What This Library Does

This library authenticates HTTP clients by their TLS client certificates, a scheme usually called mutual TLS (mTLS). Instead of presenting a password, API key, or bearer token, the client presents an X.509 certificate during the TLS handshake and proves possession of its private key; the server checks that the certificate was issued by a CA it trusts. The certificate is the credential.

Typical uses:

  • Service-to-service APIs: internal microservices or partner integrations where each caller holds its own certificate rather than a shared secret.
  • Machine and device authentication: CI runners, IoT devices, daemons. Certificates are issued per machine and revoked per machine.
  • Restricting sensitive endpoints: admin interfaces, metrics, internal tooling that only known clients should reach.
  • Certificate-based user login: enterprise PKI and smart-card environments, where certificates map to user accounts.

The TLS handshake proves who the client is; your application decides whether that client is allowed in. This library covers the part in between: it extracts the verified certificate from the request wherever your TLS terminates, parses it into a standard tls.PeerCertificate object, and passes it to your authorization callback. Supported certificate sources:

  • TLS terminated directly in Node.js: the certificate is read from the TLS socket. Covered on this page.
  • A TLS-terminating reverse proxy or load balancer that forwards the certificate in an HTTP header: AWS ALB, Envoy/Istio, Cloudflare, Traefik, Azure App Service, nginx, HAProxy, and any proxy that implements RFC 9440. See Reverse Proxy Support.
  • AWS Lambda behind API Gateway mTLS. See AWS Lambda.
  • Web-standard Request runtimes such as Hono, Next.js, SvelteKit, Cloudflare Workers, Bun, and Deno. See Fetch / Web Request.

Express and Connect get drop-in middleware. Other frameworks use the same extraction logic through extractClientCertificate().
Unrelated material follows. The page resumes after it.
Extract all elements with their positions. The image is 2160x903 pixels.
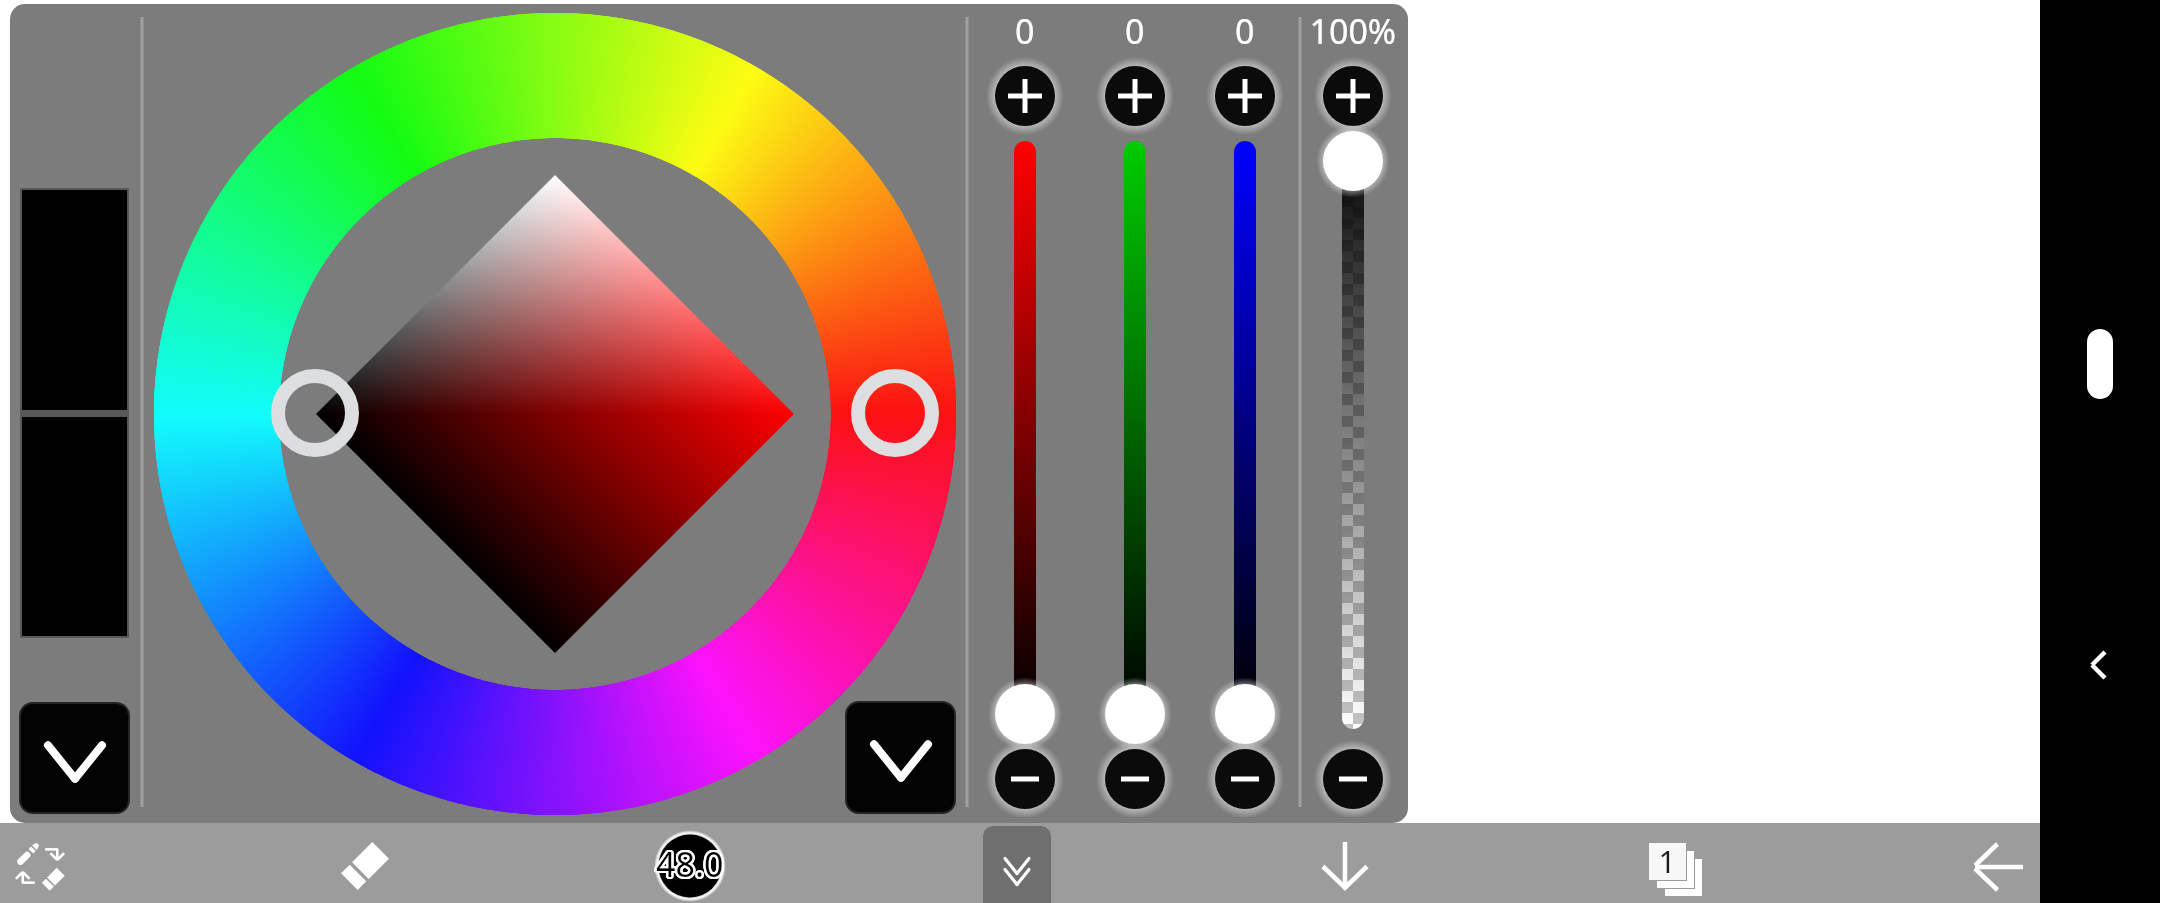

Pre-built authorization helpers cover the common policies (allowlist by CN, fingerprint, issuer, OU, SAN, and more).

Installation

bash
npm install client-certificate-auth

Requirements: Node.js >= 20

Basic Setup

Configure your HTTPS server to request and validate client certificates:

javascript
import express from 'express';
import https from 'node:https';
import fs from 'node:fs';
import clientCertificateAuth from 'client-certificate-auth';

const app = express();

// Validate certificate against your authorization rules
const checkAuth = (cert) => {
  return cert.subject.CN === 'trusted-client';
};

// Apply to all routes
app.use(clientCertificateAuth(checkAuth));

app.get('/', (req, res) => {
  res.send('Authorized!');
});

// HTTPS server configuration
const opts = {
  key: fs.readFileSync('server.key'),
  cert: fs.readFileSync('server.pem'),
  ca: fs.readFileSync('ca.pem'),       // CA that signed client certs
  requestCert: true,                    // Request client certificate
  rejectUnauthorized: false             // Let middleware handle errors
};

https.createServer(opts, app).listen(443);

The key points in this setup:

  • requestCert: true tells Node.js to ask the client for a certificate during the TLS handshake.
  • rejectUnauthorized: false prevents Node.js from silently dropping connections when certificate validation fails, letting the middleware provide helpful error messages instead.
  • ca specifies the CA certificate(s) that signed your client certificates.

Per-Route Protection

You don't have to protect every route. Use clientCertificateAuth as per-route middleware to protect only specific endpoints:

javascript
app.get('/public', (req, res) => {
  res.send('Hello world');
});

app.get('/admin', clientCertificateAuth(checkAuth), (req, res) => {
  res.send('Hello admin');
});

Async Authorization

The authorization callback supports async functions, letting you check certificates against databases, external services, or other asynchronous sources:

javascript
const checkAuth = async (cert) => {
  const user = await db.findByFingerprint(cert.fingerprint);
  return user !== null;
};

app.use(clientCertificateAuth(checkAuth));

Custom Error Messages

Throw errors for granular authorization feedback instead of returning false:

javascript
const checkAuth = (cert) => {
  if (isRevoked(cert.serialNumber)) {
    throw new Error('Certificate has been revoked');
  }
  if (!allowlist.includes(cert.fingerprint)) {
    throw new Error('Certificate not in allowlist');
  }
  return true;
};

// Thrown errors are passed to Express error handlers with:
// - error.message = your custom message
// - error.status = 401 (unless you set a different status)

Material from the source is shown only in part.